BLOG: GPS for Your Plane?
Goodbye radar. Hello GPS. The Federal Aviation Administration will soon start testing a new way to navigate the friendly skies and we got a sneak peak in Seattle this week.
Alaska Airlines took us into a flight simulator near the Seattle-Tacoma Airport. Pilot Mike Adams showed me how global positioning satellites can be used to track planes in flight and guide them down to the runway more precisely than with the 60-year-old radar system.
The Nextgen system will allow planes to safely fly closer together than they do now. Runway approaches will be more direct and use a different technique than the step-down method employed for decades. Passengers will feel a plane almost coasting as if sliding down a banister instead of a series of drops followed by acceleration.

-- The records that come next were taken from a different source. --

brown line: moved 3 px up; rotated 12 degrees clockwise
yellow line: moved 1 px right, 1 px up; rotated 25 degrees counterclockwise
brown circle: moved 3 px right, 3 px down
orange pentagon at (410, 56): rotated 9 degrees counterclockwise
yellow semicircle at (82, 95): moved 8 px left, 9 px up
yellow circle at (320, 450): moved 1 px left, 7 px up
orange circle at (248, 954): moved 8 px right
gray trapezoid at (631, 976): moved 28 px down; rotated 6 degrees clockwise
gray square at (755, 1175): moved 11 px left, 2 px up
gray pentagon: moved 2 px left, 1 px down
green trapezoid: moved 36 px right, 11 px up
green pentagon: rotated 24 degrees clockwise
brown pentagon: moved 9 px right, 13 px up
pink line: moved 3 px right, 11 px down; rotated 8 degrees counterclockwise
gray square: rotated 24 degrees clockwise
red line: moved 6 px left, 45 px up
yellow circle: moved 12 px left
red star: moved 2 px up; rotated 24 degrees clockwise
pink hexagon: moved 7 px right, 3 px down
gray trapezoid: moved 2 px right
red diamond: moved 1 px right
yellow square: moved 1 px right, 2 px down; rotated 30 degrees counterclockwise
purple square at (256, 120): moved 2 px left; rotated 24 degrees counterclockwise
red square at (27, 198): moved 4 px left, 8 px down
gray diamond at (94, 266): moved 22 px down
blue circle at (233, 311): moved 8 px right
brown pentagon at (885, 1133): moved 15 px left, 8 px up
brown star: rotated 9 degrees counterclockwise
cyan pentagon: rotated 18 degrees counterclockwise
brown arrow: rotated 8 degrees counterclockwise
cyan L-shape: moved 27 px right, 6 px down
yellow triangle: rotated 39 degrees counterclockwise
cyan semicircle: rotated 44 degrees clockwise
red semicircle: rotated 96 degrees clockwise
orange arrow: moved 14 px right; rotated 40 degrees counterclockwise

Alaska Airlines is partnering with the FAA to test the system at Sea-Tac starting in June. If it works as planned, Nextgen could be employed at every airport in the U.S. within 5-10 years.
But it’s not cheap. It costs the airlines $340,000 to equip each plane. The cost to taxpayers could run $42-billion. That’s how much it’s estimated to outfit every airport. But FAA officials tell me it will be worth every penny. Airlines will save millions of dollars on fuel a year and passengers will be able to spend less time in those cramped airplane seats.